While there is sufficient information on the susceptibility of certain shrimp and crayfish species available, information about the susceptibility of noble crayfish (Astacus astacus L.) and brown shrimp (Crangon crangon) is scarce. Noble (or European) crayfish is among the most widely distributed native crayfish species to Europe (Kouba, Petrusek, and Kozák 2014). Stocks are declining since the introduction of crayfish plague through American crayfish species. Brown shrimp is endemic in the North-East-Atlantic and represents one of the most important crustacean species for the ecosystem as well as for the coastal fisheries of the Netherlands and Germany. A potential WSSV susceptibility of most decapods provides indications of a serious environmental and economic impact to wild native and introduced decapods. Thus, further research should concentrate on the WSSV susceptibility of European crustacean species that have not yet been investigated so far taking environmental aspects e.g. water temperature into account.
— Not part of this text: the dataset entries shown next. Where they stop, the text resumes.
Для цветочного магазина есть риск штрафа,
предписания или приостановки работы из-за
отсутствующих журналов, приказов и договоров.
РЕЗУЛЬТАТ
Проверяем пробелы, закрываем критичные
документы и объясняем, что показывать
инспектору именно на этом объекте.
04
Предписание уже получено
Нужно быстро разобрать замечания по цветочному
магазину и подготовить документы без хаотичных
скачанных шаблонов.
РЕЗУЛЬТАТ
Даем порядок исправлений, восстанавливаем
According to legal EU animal health requirements adopted on the basis Council Directive 2006/88/EC resp. Regulation (EU) 2016/429, health certificates have to be issued for importing products of animal origin from aquatic animals. Aquatic animals and products of animal origin from aquatic animals may only be introduced into the EU if the animals don’t show any (clinical) signs of (listed) diseases. However, consignments of aquatic animals or products thereof must only be randomly examined at the border control post (BCP) at the place of entrance. If the clinical signs of white spots would have been noticed during a control check of the red swamp crayfish consignment at the BCP, the consignment would have been rejected.
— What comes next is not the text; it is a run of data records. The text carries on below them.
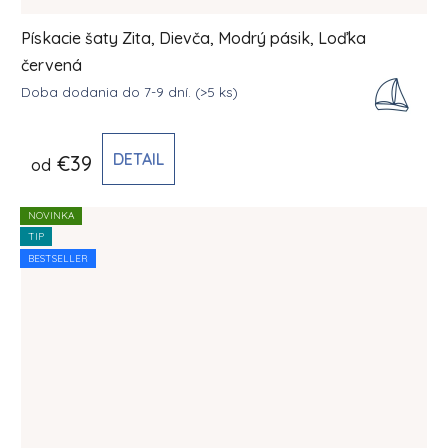
Pískacie šaty Zita, Dievča, Modrý pásik, Loďka
červená
Doba dodania do 7-9 dní.
(>5 ks)
DETAIL
€39
od
NOVINKA
TIP
BESTSELLER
According to legal EU food and feed safety requirements primarily adopted on the basis of the Regulations (EU) 2017/625 and (EC) No 178/2002 food and feed imported into the EU for placing on the market within the EU shall comply with the relevant requirements whereby certificates have to be issued for importing into the EU.
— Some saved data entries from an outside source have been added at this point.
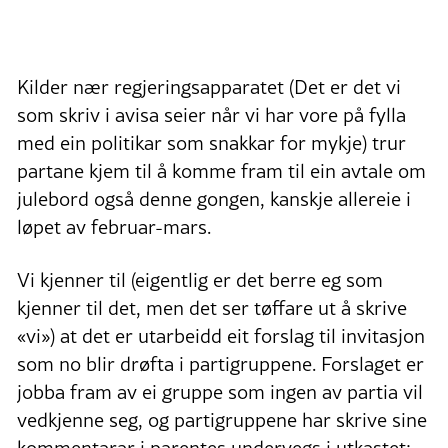
Kilder nær regjeringsapparatet (Det er det vi
som skriv i avisa seier når vi har vore på fylla
med ein politikar som snakkar for mykje) trur
partane kjem til å komme fram til ein avtale om
julebord også denne gongen, kanskje allereie i
løpet av februar-mars.
Vi kjenner til (eigentlig er det berre eg som
kjenner til det, men det ser tøffare ut å skrive
«vi») at det er utarbeidd eit forslag til invitasjon
som no blir drøfta i partigruppene. Forslaget er
jobba fram av ei gruppe som ingen av partia vil
vedkjenne seg, og partigruppene har skrive sine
To efficiently control spreading of listed aquatic animal diseases associated with food for human consumption, surveillance and control measures need to be combined at three levels: (1) at the point of occurrence; (2) at the point of the exporting and the importing countries with respect to live animals, animal by-products and food for human consumption; and (3) at the point of the retailing level. More intense training of professionals regarding aquatic animal diseases at all levels – from farm to fork – could be a possible tool to observe and further raise the awareness for control measures especially for diseases associated with food for human consumption.
Acknowledgments
We thank Heike Lünsmann, Selver Rudi, Marie Keitel, Sandra Schöbel, Anja Zander, Susann Schares and Günter Strebelow for their expert technical support.
Data Availability Statement
All necessary data generated or analysed during this study are included in this manuscript. Original datasets generated during and/or analysed during this study are available from the corresponding authors on request.
Conflict of interest
The authors declare no competing financial interests.